= Tommy Weissbecker =

Left-wing German militant

Thomas Weissbecker (or Weisbecker), known as Tommy (1949–1972), was a German leftwing militant shot dead by police at the age of 23. He was involved with the Haschrebellen, the Tupamaros West-Berlin, the 2 June Movement and the Red Army Faction. After his death, the Tommy Weisbecker Haus was squatted in Berlin.

==Life==

Thomas Weissbecker was born in 1949 in Freiburg, then lived in Karlsruhe and Kiel. His father Ludwig Weisbecker was a professor of medicine at Kiel University who had been interned at Buchenwald concentration camp. Weissbecker studied in Karlsruhe and then Frankfurt, where he became involved in leftwing activism.

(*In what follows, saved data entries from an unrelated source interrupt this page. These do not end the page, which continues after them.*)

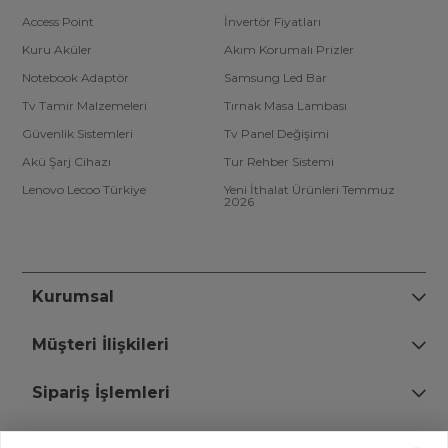
Access Point
İnvertör Fiyatları
Kuru Aküler
Akım Korumalı Prizler
Notebook Adaptör
Samsung Led Bar
Tv Tamir Malzemeleri
Tırnak Masa Lambası
Güvenlik Sistemleri
Tv Panel Değişimi
Akü Şarj Cihazı
Tur Rehber Sistemi
Lenovo Lecoo Türkiye
Yeni İthalat Ürünleri Temmuz
2026
Kurumsal
Müşteri İlişkileri
Sipariş İşlemleri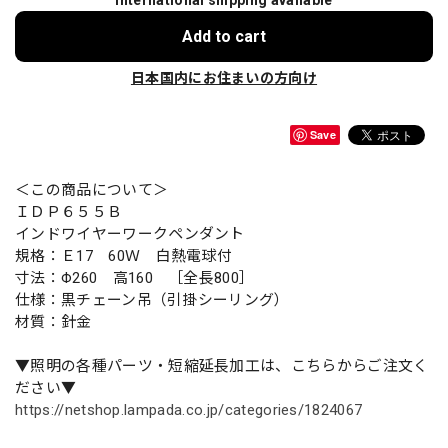
International shipping available
Add to cart
日本国内にお住まいの方向け
Save
＜この商品について＞
ＩＤＰ６５５Ｂ
インドワイヤーワークペンダント
規格：Ｅ17 60Ｗ 白熱電球付
寸法：Φ260 高160 ［全長800］
仕様：黒チェーン吊（引掛シーリング）
材質：針金
▼照明の各種パーツ・短縮延長加工は、こちらからご注文く
ださい▼
https://netshop.lampada.co.jp/categories/1824067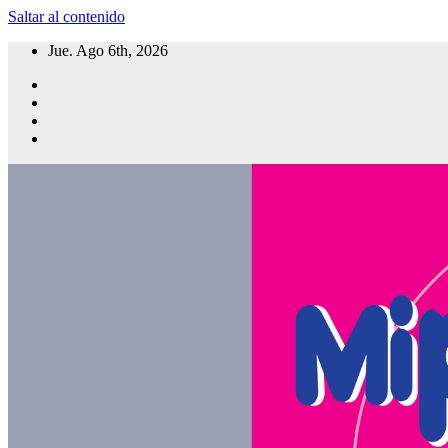
Saltar al contenido
Jue. Ago 6th, 2026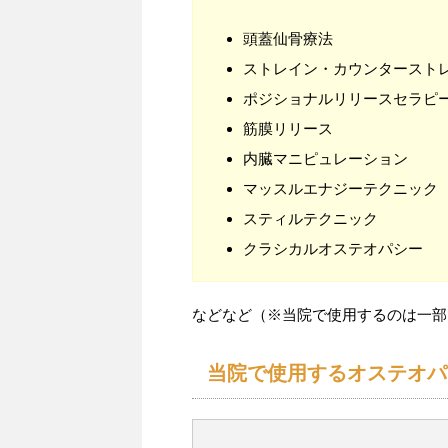
頭蓋仙骨療法
ストレイン・カウンタースト
ポジショナルリリースセラピ
筋膜リリース
内臓マニピュレーション
マッスルエナジーテクニック
スティルテクニック
クラシカルオステオパシー
などなど（※当院で使用するのは一部
当院で使用するオステオパ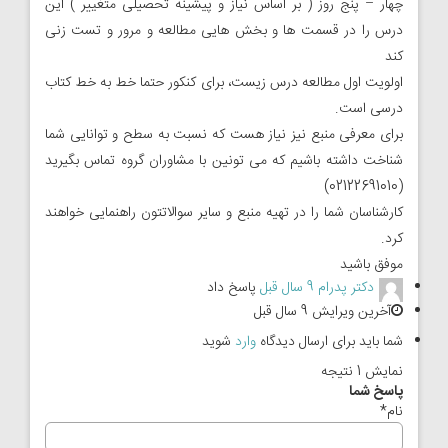
چهار – پنج روز ( بر اساس نیاز و پیشینه تحصیلی متغییر ) اين
درس را در قسمت ها و بخش هايى مطالعه و مرور و تست زنی
كند
اولويت اول مطالعه درس زیست، برای کنکور حتما خط به خط كتاب
درسى است.
براى معرفى منبع نيز نياز هست كه نسبت به سطح و توانايى شما
شناخت داشته باشيم که می تونین با مشاوران گروه تماس بگيريد
(02122691010)
کارشناسان شما را در تهيه منبع و ساير سوالاتتون راهنمايى خواهند
كرد.
موفق باشيد
دکتر پدرام
9 سال قبل
پاسخ داد
آخرین ویرایش 9 سال قبل
شما باید برای ارسال دیدگاه
وارد
شوید
نمایش 1 نتیجه
پاسخ شما
نام
*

In order to avoid conscription in Germany, he moved to West Berlin, where he joined the Haschrebellen and the Tupamaros West-Berlin.

In July 1971, Weissbecker stood trial alongside Bommi Baumann and Georg von Rauch for attacking the Quick magazine journalist Horst Rieck. Von Rauch was to be held in detention and Baumann and Weissbecker were released on bail; von Rauch pretended to be Weissbecker so Baumann and himself were released, then Weissbecker revealed who he actually was and was also released. The three men went underground and this marked the beginning of the militant leftwing group the 2 June Movement. Weissbecker also joined the Red Army Faction.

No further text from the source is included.